A fire broke out in an apartment building in the capital city of Kyiv early Thursday after it was hit by the remnants of a downed Russian rocket, killing one person and injuring at least three others, according to emergency services.
In Irpin, a northwestern suburb that has been the site of fierce fighting for three weeks, residents were taken to a first-aid point on the road and transferred to buses, the New York Times reported. The evacuations in Irpin came after Ukrainian troops mounted a counterattack against Russian forces starting Tuesday night and ending Wednesday.
Marina Ovsyannikova, the Russian journalist who broke into live television coverage of the war holding up a handwritten “no war” sign, told the BBC she hoped other journalists would follow suit.

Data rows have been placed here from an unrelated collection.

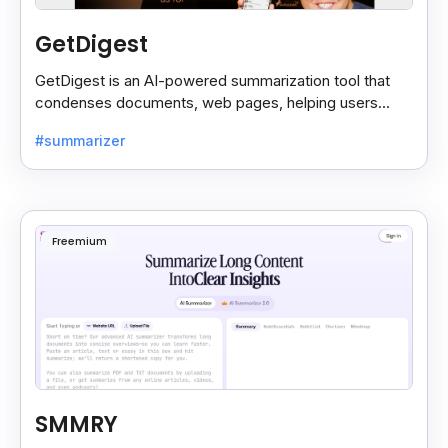
GetDigest
GetDigest is an AI-powered summarization tool that
condenses documents, web pages, helping users
save time and process information faster.
#summarizer
Freemium
SMMRY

“To the Russians, I wanted to show you are zombified by this Kremlin propaganda. Stop believing it,” she told the BBC. “Stop listening to the Kremlin channels. Learn to look for information, analyze it. Western sources, Ukrainian sources, I understand it’s very hard in the conditions of an information war to find alternative information, but you need to try to look for it.”

Ovsyannikova, an editor at Russia’s state-controlled Channel One, was detained and questioned for 14 hours after her mid-broadcast interruption.
Russia’s bombardment of its democratic neighbor has already forced more than 3 million people to flee and has created an intense global backlash against Putin, who has shown no signs of backing down. He has continued to claim Ukraine is overrun by Nazis who want to invite NATO to his nation’s border.
As the fighting continues, six Western nations have called for a United Nations Security Council meeting Thursday. The United Kingdom’s Mission tweeted that “Russia is committing war crimes and targeting civilians. Russia’s illegal war on Ukraine is a threat to us all.”
The six countries that are pushing for a meeting are the United States, the U.K., France, Ireland, Norway, and Albania.
CLICK HERE FOR MORE FROM THE WASHINGTON EXAMINER
The move comes one day after President Joe Biden called Putin a “war criminal” and promised $800 million in new aid to Kyiv.
After Zelensky delivered an 18-minute video speech to Congress on Wednesday, he told NBC’s Lester Holt that World War III “may have already started.”
Britain’s defense secretary announced his country would deploy a Sky Sabre missile defense system to Poland, as well as 100 people to help operate it, at the request of the Polish government. Poland shares a 332-mile border with Ukraine. Defense Secretary Ben Wallace said in a statement that troops would be deployed on a short-term basis as NATO forces remain on high alert.